HF drug provides 24-hour BP-lowering effect in Asians with hypertension

15 Apr 2023
HF drug provides 24-hour BP-lowering effect in Asians with hypertension

The angiotensin receptor neprilysin inhibitor sacubitril/valsartan, used for heart failure, appears to have potent effects on 24‐hour blood pressure (BP) in Japanese patients with mild‐to‐moderate hypertension and in the subgroup of those with nondipping BP pattern, as shown in a study.

Researchers conducted a post hoc analysis of data from a randomized clinical trial in which the BP‐lowering effects of 8 weeks of treatment with sacubitril/valsartan (200 or 400 mg/d) were compared with those of olmesartan (20 mg/d). Outcomes were compared in subgroups defined by nocturnal BP status.

The analysis included 632 Japanese patients (54 percent of total population; mean age 58.7 years, 69.5 percent men, mean BMI 25.6 kg/m2), among whom 216 received sacubitril/valsartan 200 mg, 216 received sacubitril/valsartan 400 mg, and 200 received olmesartan.

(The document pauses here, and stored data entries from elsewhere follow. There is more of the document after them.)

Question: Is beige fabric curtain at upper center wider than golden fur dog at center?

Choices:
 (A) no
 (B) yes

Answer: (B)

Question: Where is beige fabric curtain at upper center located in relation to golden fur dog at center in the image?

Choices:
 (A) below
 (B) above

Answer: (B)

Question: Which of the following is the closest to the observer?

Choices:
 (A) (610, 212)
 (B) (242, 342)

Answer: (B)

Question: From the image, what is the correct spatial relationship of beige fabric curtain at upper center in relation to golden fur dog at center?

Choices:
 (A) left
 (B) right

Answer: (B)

The primary endpoint of changes in 24‐hour, daytime, and night-time BP over 8 weeks of treatment were significantly greater with both sacubitril/valsartan doses than with olmesartan, regardless of dipping status. The proportion of patients who achieved an ambulatory BP reduction of ≥5 mm Hg was 83 percent and 85 percent in the sacubitril/valsartan 200- and 400-mg groups, respectively, and 58 percent in the olmesartan group.

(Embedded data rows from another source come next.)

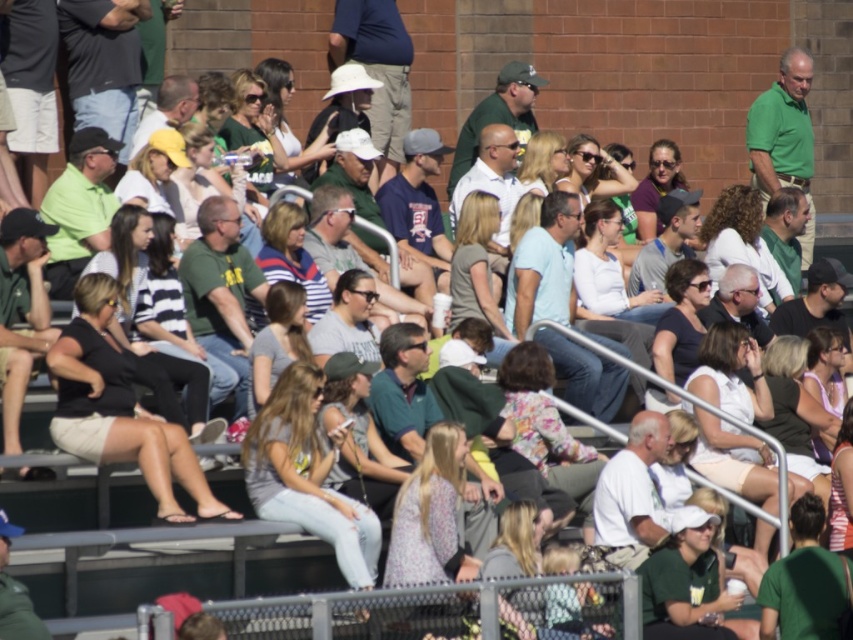 Which of these two, green jersey at center or matte purple shirt at center, stands shorter?

With less height is green jersey at center.

Is point (778, 589) farther from camera compared to point (654, 230)?

No, (778, 589) is closer to viewer.

The height and width of the screenshot is (640, 853). Identify the location of green jersey at center. (804, 580).

Based on the photo, between striped cotton shirt at center and gray fabric shirt at center, which one is positioned higher?

striped cotton shirt at center

Measure the distance between striped cotton shirt at center and camera.

striped cotton shirt at center is 56.75 meters from camera.

The width and height of the screenshot is (853, 640). What are the coordinates of `striped cotton shirt at center` in the screenshot? It's located at (291, 257).

Find the location of `green jersey at center`. green jersey at center is located at coordinates (804, 580).

Who is more distant from viewer, [799,584] or [477,268]?

The point [477,268] is behind.

This screenshot has height=640, width=853. What do you see at coordinates (804, 580) in the screenshot?
I see `green jersey at center` at bounding box center [804, 580].

The height and width of the screenshot is (640, 853). Identify the location of green jersey at center. (804, 580).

Of note, the reductions in night-time systolic BP were greater in the nondipper group (sacubitril/valsartan 200 and 400 mg vs olmesartan: difference, –4.6 and −6.8 mm Hg, respectively; p<0.01 and p<0.001). Systolic BP control rate was also more favourable for nondippers who received either dose of sacubitril/valsartan than for their counterparts who received olmesartan (34.4 percent with 200 mg and 42.6 percent with 400 mg vs 23.1 percent).